(Dataset entries)

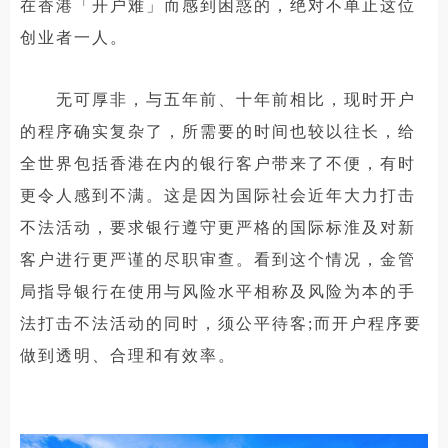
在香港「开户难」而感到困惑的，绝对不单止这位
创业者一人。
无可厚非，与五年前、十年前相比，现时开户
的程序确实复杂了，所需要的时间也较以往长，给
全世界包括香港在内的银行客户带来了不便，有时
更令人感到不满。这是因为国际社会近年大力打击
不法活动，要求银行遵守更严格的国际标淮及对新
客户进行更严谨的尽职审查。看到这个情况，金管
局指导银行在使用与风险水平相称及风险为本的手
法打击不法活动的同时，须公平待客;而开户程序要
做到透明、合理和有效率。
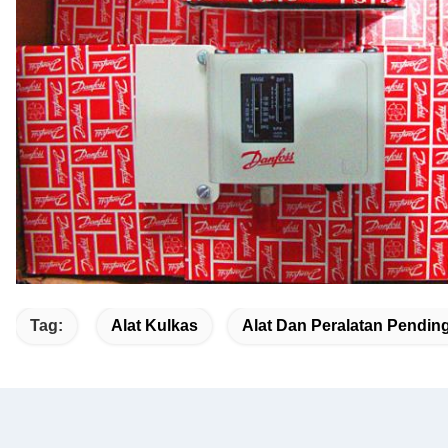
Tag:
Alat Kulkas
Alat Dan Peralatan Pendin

» **PROMPT**:
Could you retype the records above exactly, omitting the pictures?

» **TASK RESPONSE**:
在香港「开户难」而感到困惑的，绝对不单止这位
创业者一人。
无可厚非，与五年前、十年前相比，现时开户
的程序确实复杂了，所需要的时间也较以往长，给
全世界包括香港在内的银行客户带来了不便，有时
更令人感到不满。这是因为国际社会近年大力打击
不法活动，要求银行遵守更严格的国际标淮及对新
客户进行更严谨的尽职审查。看到这个情况，金管
局指导银行在使用与风险水平相称及风险为本的手
法打击不法活动的同时，须公平待客;而开户程序要
做到透明、合理和有效率。
Tag:
Alat Kulkas
Alat Dan Peralatan Pendin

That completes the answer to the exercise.